A todo o momento ouvimos, no rádio, na TV, ou lemos nos jornais e revistas que o “governo gasta em excesso”, que as “contas públicas não são saudáveis” e que, por isso, é necessário “cortar gastos”, “apertar o cinto” e “equilibrar as contas públicas”. Só com esse ajuste nas contas do governo seria possível a economia “entrar nos trilhos” e retomar o crescimento.

A ideia por trás dessas expressões é a da “austeridade fiscal” a ser buscada pelo governo e que, às vezes, também vem acompanhada de uma expressão ainda mais rebuscada: a “contração fiscal expansionista”. Mas do que os órgãos de comunicação, os analistas e “especialistas em contas públicas” estão falando exatamente quando defendem tanto a austeridade fiscal quanto a contração fiscal expansionista?

A mídia e os analistas estão falando de uma visão difundida depois da segunda guerra mundial pelo economista, ex-diretor do Banco da Itália e ex-presidente italiano, Luigi Einaudi.

Einaudi se esforçou para desenvolver as ideias do liberalismo econômico, cujo principal argumento é o de deixar o curso da atividade econômica nas mãos do mercado. Ao governo, nessa visão, cabe apenas o papel de tomar medidas para aumentar os mercados, promover a competitividade, proibir monopólios e dar base legal e política para o setor privado se organizar, inovar e produzir. Qualquer ação do governo além dessas medidas deve ser evitada a todo custo, pois gera inflação e distorções na economia que a tiram do seu “caminho natural”.

Para essa visão, o governo é menos eficiente que o setor privado e, assim, quanto menor a participação dos gastos públicos na economia e quanto menos impostos existir, mais espaço se abre para os empresários privados determinarem o melhor caminho para a economia, de investimento e crescimento econômico. É aqui que entra a ideia da austeridade fiscal, que basicamente significa cortar gastos públicos ou aumentar impostos de setores selecionados.

Quando se corta o gasto público dois problemas são evitados de acordo com essa argumentação. O primeiro é a inflação, pois a redução dos gastos do governo gera uma redução de todos os produtos e serviços demandados da economia. Com menos demanda na economia, provocada por menores gastos do governo, menor é a pressão sobre os preços e menor a inflação. O segundo problema evitado é o que no economês se conhece como “crowding out”, ou seja, a ocupação, por parte do governo, de setores onde os gastos seriam feitos pelo setor privado. Quando o governo corta seus investimentos em saúde, por exemplo, essa visão argumenta que o setor privado passa a investir nessa área.

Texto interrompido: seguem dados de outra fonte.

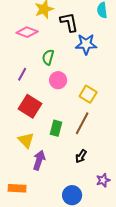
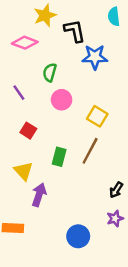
purple line: (22, 74) -> (19, 93), turned -64
red square: (30, 106) -> (28, 131), size x0.6
black arrow: (81, 156) -> (116, 190), moved

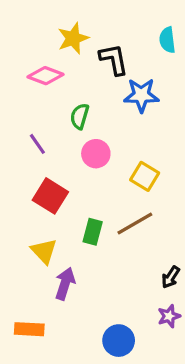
red square: (28, 131) -> (50, 196), size x1.5
brown line: (90, 151) -> (135, 224), turned 32

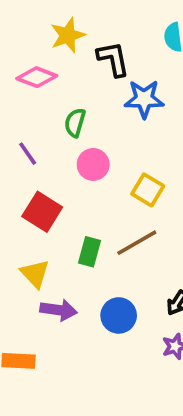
purple arrow: (65, 284) -> (59, 310), turned 80
blue circle: (119, 341) -> (119, 315), moved

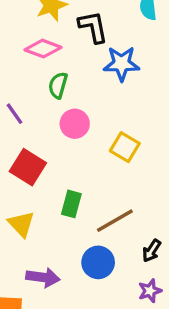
pink diamond: (37, 77) -> (43, 49), moved
brown line: (137, 243) -> (115, 221), moved
purple arrow: (59, 310) -> (43, 277), moved

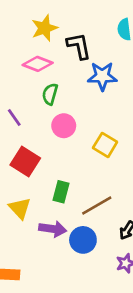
purple arrow: (43, 277) -> (53, 229), moved

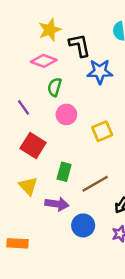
yellow square: (105, 145) -> (102, 131), turned 36
blue circle: (83, 240) -> (83, 225), moved

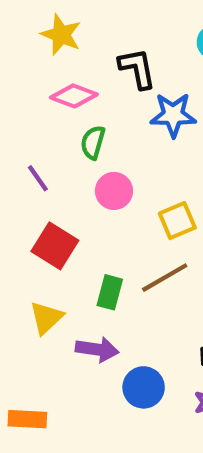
yellow star: (50, 30) -> (61, 35), moved, turned -30
brown line: (95, 184) -> (165, 278), moved
yellow triangle: (28, 186) -> (46, 318), turned 30

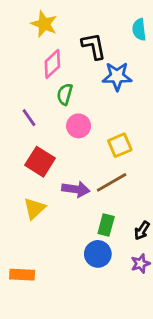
pink diamond: (74, 96) -> (52, 64), turned -64
green rectangle: (110, 292) -> (106, 225), moved
purple arrow: (97, 349) -> (76, 189), moved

Do lado das receitas públicas a austeridade fiscal significa aumentar impostos (carga tributária). Mas isso não é contraditório à ideia de “menos impostos na economia”, do liberalismo econômico? Sim. Mas o argumento é que o governo aumente transitoriamente a carga tributária até ajustar as contas públicas, para que, depois, possa reduzir os impostos e conduzir o orçamento público de forma equilibrada. De preferência, quando há aumento dos impostos, ele não deve ocorrer sobre as empresas, para não desestimular os investimentos, mas sobre o consumo, mais uma vez para reduzir a demanda da economia e a inflação.

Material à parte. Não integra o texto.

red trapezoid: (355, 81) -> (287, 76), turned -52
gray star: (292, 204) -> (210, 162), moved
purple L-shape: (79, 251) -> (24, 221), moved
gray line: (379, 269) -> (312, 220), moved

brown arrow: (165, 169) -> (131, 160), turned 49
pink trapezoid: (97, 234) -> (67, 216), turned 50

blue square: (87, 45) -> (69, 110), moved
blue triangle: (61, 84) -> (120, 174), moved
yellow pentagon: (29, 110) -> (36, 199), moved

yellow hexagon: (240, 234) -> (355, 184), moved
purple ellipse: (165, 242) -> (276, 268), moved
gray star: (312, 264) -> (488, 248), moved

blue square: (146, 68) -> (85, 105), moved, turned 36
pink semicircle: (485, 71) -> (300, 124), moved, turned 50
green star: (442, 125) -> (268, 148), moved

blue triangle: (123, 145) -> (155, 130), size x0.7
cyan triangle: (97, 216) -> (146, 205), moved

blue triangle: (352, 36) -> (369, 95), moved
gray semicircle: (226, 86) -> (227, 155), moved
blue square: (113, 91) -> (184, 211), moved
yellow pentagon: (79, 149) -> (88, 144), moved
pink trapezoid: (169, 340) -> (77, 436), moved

Figura 1 – Exemplo do mecanismo de austeridade fiscal via aumento inicial de impostos

De todo modo a austeridade fiscal significa redução dos gastos públicos ou aumento da carga tributária. Como o aumento dos impostos prejudica ainda mais as economias que não conseguem crescer, essa visão geralmente defende o corte dos gastos como o caminho mais adequado a se tomar.

A partir do corte de gastos, os defensores da austeridade fiscal acreditam que há um incentivo por parte dos empresários em investir, porque o governo está se comprometendo a pagar a dívida que possui e a levar uma “vida mais regrada”. Assim, a austeridade do lado das contas públicas seria um indicador para que os empresários investissem e esse investimento estaria atrelado a um maior crescimento econômico. Por isso o uso do termo “contração fiscal expansionista” por parte de alguns analistas, ou seja, uma redução (contração) nos gastos públicos (fiscal) que leva ao crescimento econômico (expansionista).

Alguns discípulos de Einaudi retomaram argumentação da austeridade fiscal e da contração fiscal expansionista a partir dos anos 1990, aproveitando a onda de ideias liberais divulgadas a partir do “Consenso de Washington”. Alberto Alesina, Francesco Giavazzi, Guido Tabellini, Marco Pagano, Silvia Ardagna e Roberto Perotti estudaram casos de alguns países europeus que, ao reduzir o tamanho do setor público na economia, teriam (supostamente) conseguido retomar uma trajetória de crescimento econômico. Esses casos acabaram servindo de justificativa para a defesa da austeridade fiscal nos países em desenvolvimento, inclusive o Brasil, e serão objetos de crítica em nota posterior.